First, write the effect on the right-hand side of the diagram (step 1 in Robson’s approach). After that, the areas to be analyzed are identified. As you saw earlier, the information you gather may cover a large number of individual areas (as represented, for example, by the bones on an Ishikawa diagram). A good approach is to consider each of these areas in turn. This will keep the work group focused on a particular area and enable particular subject matter experts (SMEs) to participate more easily (there’s nothing worse than having SMEs waiting around for their turn to participate).

Once the areas to be analyzed have been identified, they are drawn onto the diagram as ribs and labeled (Robson’s step 2). If particular areas of the overall diagram are to be considered, they are clearly marked on the diagram. The result is a diagram like the one shown in figure 4–7, which shows the “in-flight emergency” example with the “software” area to be considered shaded.

Figure 4–7 Setting up the Ishikawa diagram

Task 2: Identify Individual “Mostly Likely” Causes

With the area to be analyzed in focus, the most likely root causes are identified. These might be the ones that are “shouting” at you from the diagram or that your instinct and experience tells you are a good bet. You need to make a definite statement on these causes; they need to be either ruled out or confirmed as requiring further analysis.

A typical start to this activity is a short brainstorming session (Robson’s step 3). The leader of the work group first reminds the participants of the general rules to be applied:

No criticism is allowed; all ideas are accepted in the brainstorming stage.

Random, crazy ideas are welcome, as are ideas that extend other people’s ideas.

The objective is to gather a large number of ideas where possible.

All ideas will be recorded, including random, crazy, and repeating ideas.
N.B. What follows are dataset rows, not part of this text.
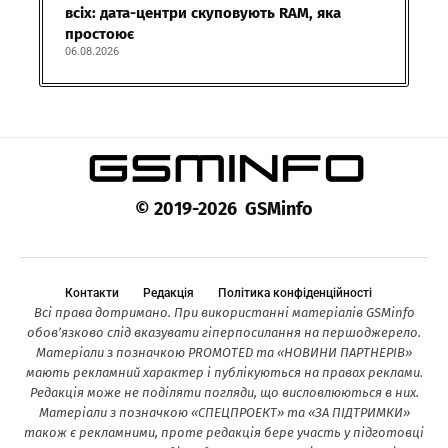
всіх: дата-центри скуповують RAM, яка
простоює
06.08.2026
© 2019-2026 GSMinfo
Контакти
Редакція
Політика конфіденційності
Всі права дотримано. При використанні матеріалів GSMinfo
обов’язково слід вказувати гіперпосилання на першоджерело.
Матеріали з позначкою PROMOTED та «НОВИНИ ПАРТНЕРІВ»
мають рекламний характер і публікуються на правах реклами.
Редакція може не поділяти погляди, що висловлюються в них.
Матеріали з позначкою «СПЕЦПРОЕКТ» та «ЗА ПІДТРИМКИ»
також є рекламними, проте редакція бере участь у підготовці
We will not evaluate during the session; we will take a break before doing that.

Checklists are useful to support the brainstorming or the discussions that follow. The checklist shown in table 4–2 lists some common root causes for software failures in flight control software. (Note that this is only a brief example; in reality the list would be much longer!)

Table 4–2 Example checklist of common root causes

Task 3: Add Information to Assist the Analysis

As the discussion develops, the next step is to refine the diagram by adding any further possible causes to it, linking different items of information, and appending any other information that might be of assistance to the analysis (Robson’s step 4). To do this, the work group is often gathered around a white board or sharing diagrams via a conferencing facility or a web-based tool.

Figure 4–8 shows how our Ishikawa diagram could look after we have been through this step. These are the additions made to the “software” area of the diagram:

Some more detailed potential root causes have been identified in the software area and added as “finer” bones to the structure.

Any potential root causes that are associated with checklist points are identified using their checklist identifier. This is useful because it indicates where the root causes from previous problems might apply.

An association has been identified between “test data used” and “false pass” and a link has been drawn (remember, a false pass is a test that passes but fails to identify the presence of a defect in the test object. We also call them false negatives).

Some probability information has been added. Remember, “certainty” between a particular cause and an effect is frequently not possible. Adding a probability value will help guide the further analysis. In the example, high and low probability are shown. The remaining are considered to have negligible probability.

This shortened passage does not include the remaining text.